L’appréciation que vous faites des pertes en vies humaines est la votre. La COD, à ce qu’il me semble s’est bien gardée de se hasarder dans ce domaine particulièrement sensible et jusqu’à preuve du contraire, elle ne considère que les chiffres avancés par les officiels mauritaniens même si, dans les circonstances que nous vivons, la perte d’un seul soldat mauritanien est une perte considérable que je déplore et condamne avec force tout en en souhaitant vivement qu’aucune décision politique de nature à impliquer nos forces armées dans des opérations en dehors en dehors de nos frontières, surtout quand ces dites opérations peuvent entraîner des morts et des blessés dans leurs rangs, ne soit plus prise unilatéralement par qui que ce soit.
Aussi, me permettrez-vous de m’incliner avec un profond respect devant les dépouilles des morts, d’implorer Allah des les accueillir en son Paradis, de présenter mes condoléances émues et attristées à leurs familles et à leurs troupes respectives, de même que je souhaite de tout cœur un prompt rétablissement à tous les blessées.
Pour en venir au noeud de votre question, je pense que vous vous trompez sur toute la ligne car il s’agit moins de critiquer une armée qui n’a aucune responsabilité dans ce qui lui arrive, parce qu’elle est aux ordres, que de dénoncer une politique dont le moins qu’on puisse dire est qu’elle est hasardeuse et porteuse de graves dangers pour le pays, pour ses citoyens et pour ses forces armées et de sécurité.
Nous demander de soutenir, d’une manière ou d’une autre, la politique qui a impliqué nos soldats dans des opérations de guerre en territoire étranger,même avec l’aval de celui-ci, mais sans le feu vert du parlement, nous demander de soutenir une telle politique, c’est trop nous demander…

Dans son communiqué du 21 septembre, la COD parle « d’une guerre dont les conséquences n’ont pas été suffisamment évaluées alors même que leurs incidences peuvent porter atteinte à la sécurité de nos citoyens et même à l’existence du pays. » En quoi la lutte contre le terrorisme peut porter atteinte à l’existence de la Mauritanie ?
La lutte contre le terrorisme est dorénavant une orientation internationale et un devoir pour tout démocrate et tout progressiste. En Mauritanie, nous avons eu notre lot de souffrances du fait du terrorisme, mais nous ne sommes pas les seuls en en souffrir. Et comme aucun Etat tout seul ou avec d’autres n’est parvenu jusqu’à présent à l’éradiquer, quels que soient les moyens humains, militaires, matériels et financiers en gagées, le combattre dans le Maghreb, dans le Sahara et dans le Sahel implique de la patience, de la modestie et beaucoup de doigté au niveau personnel. Ça implique aussi de susciter au niveau interne, national l’indispensable union sacrée et, au niveau externe, international beaucoup de coordination, d’entente et de confiance entre tous les acteurs.
Faire de ce problème international un problème domestique (mauritanien) et s’ériger en bouclier ou bras séculier de la zone, est tout simplement suicidaire pour le pouvoir et pour le pays.

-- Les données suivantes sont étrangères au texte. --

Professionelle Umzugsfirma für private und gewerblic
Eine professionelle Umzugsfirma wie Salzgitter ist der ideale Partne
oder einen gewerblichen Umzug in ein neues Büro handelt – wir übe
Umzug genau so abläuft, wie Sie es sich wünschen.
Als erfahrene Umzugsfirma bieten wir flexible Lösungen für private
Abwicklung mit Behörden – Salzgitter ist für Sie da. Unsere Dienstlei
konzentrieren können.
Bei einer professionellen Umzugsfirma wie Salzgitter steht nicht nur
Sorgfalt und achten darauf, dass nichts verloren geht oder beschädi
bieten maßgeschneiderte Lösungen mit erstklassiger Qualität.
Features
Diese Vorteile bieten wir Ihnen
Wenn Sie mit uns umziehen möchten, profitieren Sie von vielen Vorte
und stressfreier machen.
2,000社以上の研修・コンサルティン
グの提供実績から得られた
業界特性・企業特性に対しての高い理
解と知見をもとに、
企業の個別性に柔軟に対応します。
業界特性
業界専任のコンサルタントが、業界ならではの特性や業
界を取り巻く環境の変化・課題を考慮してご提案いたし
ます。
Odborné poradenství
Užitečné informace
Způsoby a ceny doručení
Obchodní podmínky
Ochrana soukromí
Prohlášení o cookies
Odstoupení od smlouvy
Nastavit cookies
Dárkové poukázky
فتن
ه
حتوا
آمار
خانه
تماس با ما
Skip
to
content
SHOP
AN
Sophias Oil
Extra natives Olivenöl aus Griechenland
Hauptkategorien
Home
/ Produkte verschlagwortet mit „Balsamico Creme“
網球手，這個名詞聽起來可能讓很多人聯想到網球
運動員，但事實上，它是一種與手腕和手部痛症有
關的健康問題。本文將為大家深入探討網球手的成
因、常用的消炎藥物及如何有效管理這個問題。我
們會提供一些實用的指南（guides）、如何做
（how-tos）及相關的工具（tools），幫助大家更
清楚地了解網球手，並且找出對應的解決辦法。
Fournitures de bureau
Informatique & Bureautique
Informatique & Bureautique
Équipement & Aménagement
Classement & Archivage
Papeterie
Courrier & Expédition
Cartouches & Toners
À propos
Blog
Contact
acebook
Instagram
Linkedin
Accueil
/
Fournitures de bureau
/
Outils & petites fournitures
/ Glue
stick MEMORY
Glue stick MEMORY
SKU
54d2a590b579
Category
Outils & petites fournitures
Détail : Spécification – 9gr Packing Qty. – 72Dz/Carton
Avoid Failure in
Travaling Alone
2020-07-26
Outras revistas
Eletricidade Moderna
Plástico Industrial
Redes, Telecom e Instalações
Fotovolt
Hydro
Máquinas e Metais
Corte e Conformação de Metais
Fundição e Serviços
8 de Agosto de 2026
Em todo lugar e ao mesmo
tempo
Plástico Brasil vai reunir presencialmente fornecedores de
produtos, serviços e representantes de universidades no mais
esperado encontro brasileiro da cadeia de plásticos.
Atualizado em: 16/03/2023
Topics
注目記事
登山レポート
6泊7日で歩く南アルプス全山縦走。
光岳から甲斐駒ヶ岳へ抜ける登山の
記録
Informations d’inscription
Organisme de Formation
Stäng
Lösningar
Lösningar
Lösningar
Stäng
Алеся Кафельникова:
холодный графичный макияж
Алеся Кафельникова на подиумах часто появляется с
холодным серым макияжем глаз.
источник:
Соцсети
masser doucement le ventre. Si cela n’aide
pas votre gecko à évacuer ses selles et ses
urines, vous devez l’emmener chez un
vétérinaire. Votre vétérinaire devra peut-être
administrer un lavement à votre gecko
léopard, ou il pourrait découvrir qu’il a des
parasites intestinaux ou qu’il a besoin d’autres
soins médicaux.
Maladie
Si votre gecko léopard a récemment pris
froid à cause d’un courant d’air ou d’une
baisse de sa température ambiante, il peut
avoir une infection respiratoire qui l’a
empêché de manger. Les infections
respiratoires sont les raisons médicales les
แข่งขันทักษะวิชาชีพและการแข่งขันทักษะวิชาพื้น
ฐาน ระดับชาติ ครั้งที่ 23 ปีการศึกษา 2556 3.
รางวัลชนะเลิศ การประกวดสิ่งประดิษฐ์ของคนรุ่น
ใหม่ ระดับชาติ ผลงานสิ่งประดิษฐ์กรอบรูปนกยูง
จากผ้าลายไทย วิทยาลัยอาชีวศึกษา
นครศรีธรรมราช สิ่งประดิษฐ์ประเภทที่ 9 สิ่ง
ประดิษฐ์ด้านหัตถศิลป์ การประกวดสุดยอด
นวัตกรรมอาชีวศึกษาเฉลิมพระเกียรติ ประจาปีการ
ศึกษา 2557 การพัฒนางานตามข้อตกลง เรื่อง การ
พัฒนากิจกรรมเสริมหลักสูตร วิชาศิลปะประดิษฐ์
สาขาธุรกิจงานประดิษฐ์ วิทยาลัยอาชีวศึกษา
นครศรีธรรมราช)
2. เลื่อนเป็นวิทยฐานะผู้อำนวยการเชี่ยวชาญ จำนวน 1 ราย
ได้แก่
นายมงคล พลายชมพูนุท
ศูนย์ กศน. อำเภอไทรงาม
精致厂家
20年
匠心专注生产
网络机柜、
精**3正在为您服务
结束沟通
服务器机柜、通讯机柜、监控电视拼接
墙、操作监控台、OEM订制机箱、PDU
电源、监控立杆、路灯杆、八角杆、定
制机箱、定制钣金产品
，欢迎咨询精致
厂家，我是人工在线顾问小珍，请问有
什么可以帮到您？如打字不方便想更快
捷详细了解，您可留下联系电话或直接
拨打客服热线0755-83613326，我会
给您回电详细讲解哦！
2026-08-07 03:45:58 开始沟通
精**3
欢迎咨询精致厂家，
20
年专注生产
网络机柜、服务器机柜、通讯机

L’attitude à tenir face à la lutte contre le terrorisme a révélé des divergences au sein de la COD. Par deux fois, le rassemblement des forces démocratique (RFD) s’est déterminé seul…
C’est vrai que la COD n’est pas un parti et qu’elle est composée de sensibilités et qu’en définitive, nous n’avons pas encore choisi de nous séparer, ce qui ne saurait tarder, à mon humble avis….Chacun est certes libre de choisir sa voie mais quand il n’est pas en harmonie avec les autres, il doit pousser sa liberté plus loin et les quitter…ou les autres de l’exclure.

Où en êtes-vous avec le dialogue inclusif prôné par l’accord de Dakar. Ce dialogue n’est-il pas enterré ?
Je crois que chacun campe sur ses positions.